The Carving of Mount Rushmore by Rex Alan Smith Pdf
The first book to tell the complete story of Rushmore. "I had seen the photographs and the drawings of this great work. And yet, until about ten minutes ago I had no conception of its magnitude, its permanent beauty and its importance." —Franklin Delano Roosevelt, upon first viewing Mount Rushmore, August 30, 1936 Now in paperback, The Carving of Mount Rushmore tells the complete story of the largest and certainly the most spectacular sculpture in existence. More than 60 black-and-white photographs offer unique views of this gargantuan effort, and author Rex Alan Smith—a man born and raised within sight of Rushmore—recounts with the sensitivity of a native son the ongoing struggles of sculptor Gutzon Borglum and his workers.

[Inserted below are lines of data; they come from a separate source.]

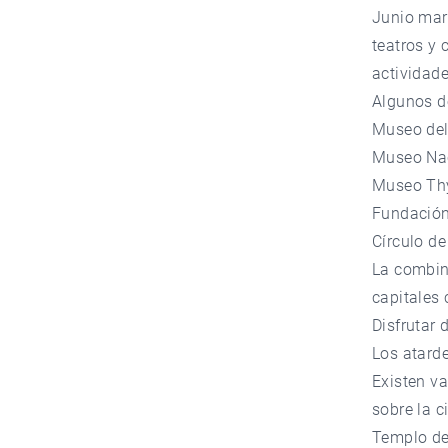
Junio marc
teatros y
actividade
Algunos d
Museo del
Museo Nac
Museo Th
Fundació
Círculo de
La combina
capitales 
Disfrutar 
Los atard
Existen va
sobre la c
Templo de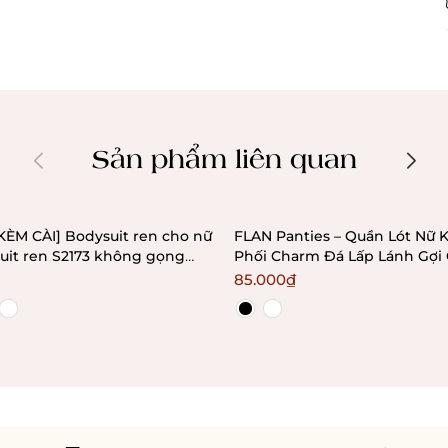
Sản phẩm liên quan
KÈM CÀI] Bodysuit ren cho nữ
FLAN Panties – Quần Lót Nữ
uit ren S2173 không gọng
Phối Charm Đá Lấp Lánh Gợi
Bralettehousevn
Bralettehousevn
85.000₫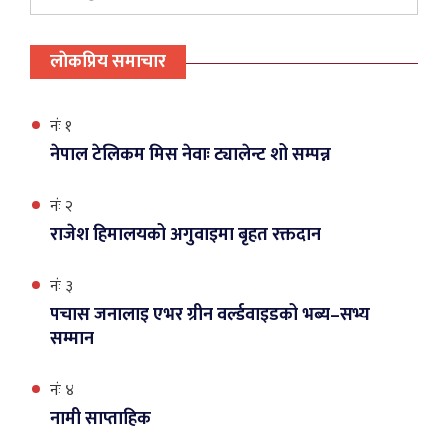
लाेकप्रिय समाचार
नंः १
नेपाल टेलिकम मिस नेवाः ट्यालेन्ट शो सम्पन्न
नंः २
राजेश हिमालयको अगुवाइमा बृहत रक्तदान
नंः ३
पचास जनालाइ एभर ग्रीन वर्ल्डवाइडको भब्य–सभ्य
सम्मान
नंः ४
नामी साप्ताहिक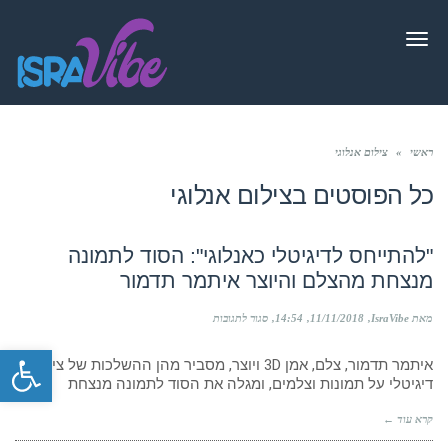
תפריט
ראשי
»
צילום אנלוגי
כל הפוסטים ב
צילום אנלוגי
"להתייחס לדיגיטלי כאנלוגי": הסוד לתמונה
מנצחת מהצלם והיוצר איתמר תדמור
על
מאת IsraVibe
11/11/2018
14:54
סגור לתגובות
"להתייחס
פתח סרגל
לדיגיטלי
איתמר תדמור, צלם, אמן 3D ויוצר, מסביר מהן ההשלכות של צילום
כאנלוגי":
הסוד
דיגיטלי על תמונות וצלמים, ומגלה את הסוד לתמונה מנצחת
לתמונה
מנצחת
קרא עוד ←
מהצלם
והיוצר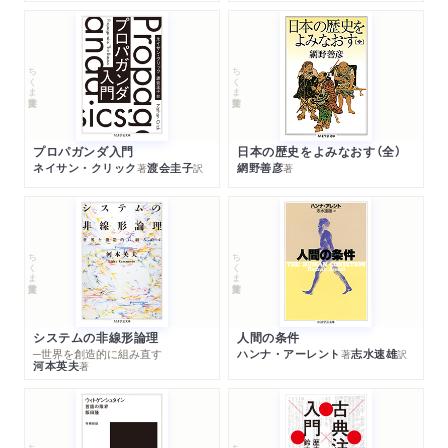
ちくま学芸文庫
ちくま学芸文庫
プロパガンダ入門
日本の歴史をよみなおす（全）
ネイサン・クリック
渡会圭子
網野善彦
著
訳
著
ちくま学芸文庫
ちくま学芸文庫
システムの非線形論理
人間の条件
─世界を創造的に組み直す
ハンナ・アーレント
志水速雄
著
訳
河本英夫
著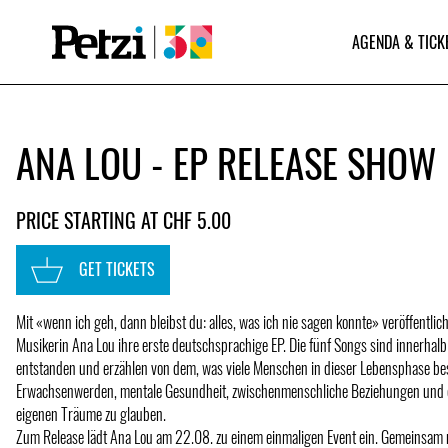
AGENDA & TICK
ANA LOU - EP RELEASE SHOW
PRICE STARTING AT CHF 5.00
GET TICKETS
Mit «wenn ich geh, dann bleibst du: alles, was ich nie sagen konnte» veröffentlich
Musikerin Ana Lou ihre erste deutschsprachige EP. Die fünf Songs sind innerhalb
entstanden und erzählen von dem, was viele Menschen in dieser Lebensphase bes
Erwachsenwerden, mentale Gesundheit, zwischenmenschliche Beziehungen und d
eigenen Träume zu glauben.
Zum Release lädt Ana Lou am 22.08. zu einem einmaligen Event ein. Gemeinsam m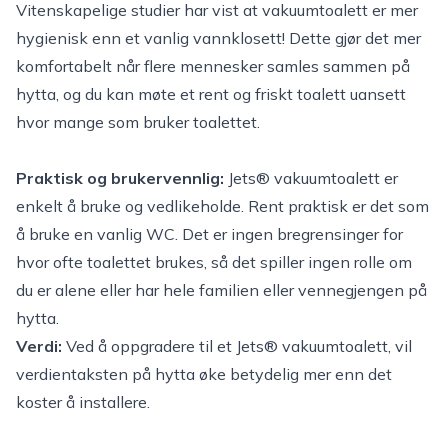
Vitenskapelige studier har vist at vakuumtoalett er mer
hygienisk enn et vanlig vannklosett!
Dette gjør det mer
komfortabelt når flere mennesker samles sammen på
hytta, og du kan møte et rent og friskt toalett uansett
hvor mange som bruker toalettet.
Praktisk og brukervennlig:
Jets® vakuumtoalett er
enkelt å bruke og vedlikeholde. Rent praktisk er det som
å bruke en vanlig WC. Det er ingen bregrensinger for
hvor ofte toalettet brukes, så det spiller ingen rolle om
du er alene eller har hele familien eller vennegjengen på
hytta.
Verdi:
Ved å oppgradere til et Jets® vakuumtoalett, vil
verdientaksten på hytta øke betydelig mer enn det
koster å installere.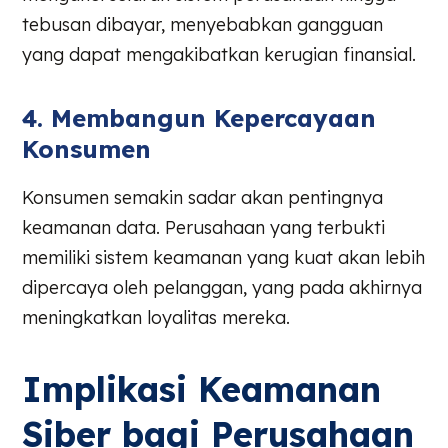
tebusan dibayar, menyebabkan gangguan
yang dapat mengakibatkan kerugian finansial.
4. Membangun Kepercayaan
Konsumen
Konsumen semakin sadar akan pentingnya
keamanan data. Perusahaan yang terbukti
memiliki sistem keamanan yang kuat akan lebih
dipercaya oleh pelanggan, yang pada akhirnya
meningkatkan loyalitas mereka.
Implikasi Keamanan
Siber bagi Perusahaan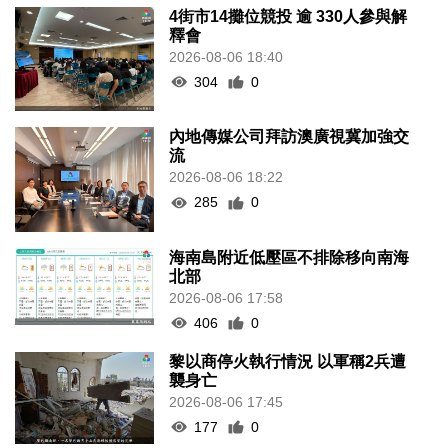
4街市14攤位競投 逾 330人參與解
釋會
2026-08-06 18:40
304
0
內地傳媒公司拜訪澳廣視冀加強交
流
2026-08-06 18:22
285
0
海南島附近低壓區不排除移向南海
北部
2026-08-06 17:58
406
0
黎以商停火執行情況 以軍稱2兵遭
襲身亡
2026-08-06 17:45
177
0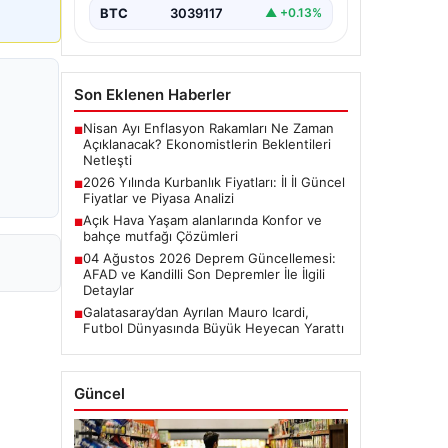
BTC
3039117
▲ +0.13%
Son Eklenen Haberler
Nisan Ayı Enflasyon Rakamları Ne Zaman
■
Açıklanacak? Ekonomistlerin Beklentileri
Netleşti
2026 Yılında Kurbanlık Fiyatları: İl İl Güncel
■
Fiyatlar ve Piyasa Analizi
Açık Hava Yaşam alanlarında Konfor ve
■
bahçe mutfağı Çözümleri
04 Ağustos 2026 Deprem Güncellemesi:
■
AFAD ve Kandilli Son Depremler İle İlgili
Detaylar
Galatasaray’dan Ayrılan Mauro Icardi,
■
Futbol Dünyasında Büyük Heyecan Yarattı
Güncel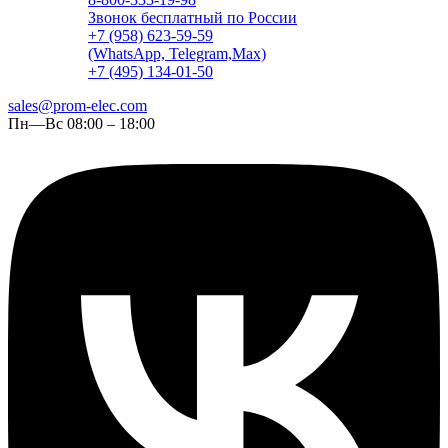
Звонок бесплатный по России
+7 (958) 623-59-59
(WhatsApp, Telegram,Max)
+7 (495) 134-01-50
sales@prom-elec.com
Пн—Вс 08:00 – 18:00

Women and the Historical Enterprise in America: Gender, Race and the Politics of Memory by Julie Des Jardins Pdf
In Women and the Historical Enterprise in America, Julie Des Jardins explores American women's participation in the practice of history from the late nineteenth century through the end of World War II, a period in which history became professionalized as an increasingly masculine field of scientific inquiry. Des Jardins shows how women nevertheless transformed the profession during these years in their roles as writers, preservationists, educators, archivists, government workers, and social activists. Des Jardins explores the work of a wide variety of women historians, both professional and amateur, popular and scholarly, conservative and radical, white and nonwhite. Although their ability to earn professional credentials and gain research access to official documents was limited by their gender (and often by their race), these historians addressed important new questions and represented social groups traditionally omitted from the historical record, such as workers, African Americans, Native Americans, and religious minorities. Assessing the historical contributions of Mary Beard, Zora Neale Hurston, Angie Debo, Mari Sandoz, Lucy Salmon, Mary McLeod Bethune, Dorothy Porter, Nellie Neilson, and many others, Des Jardins argues that women working within the broadest confines of the historical enterprise collectively brought the new perspectives of social and cultural history to the study of a multifaceted American past. In the process, they not only developed the field of women's history but also influenced the creation of our national memory in the twentieth century.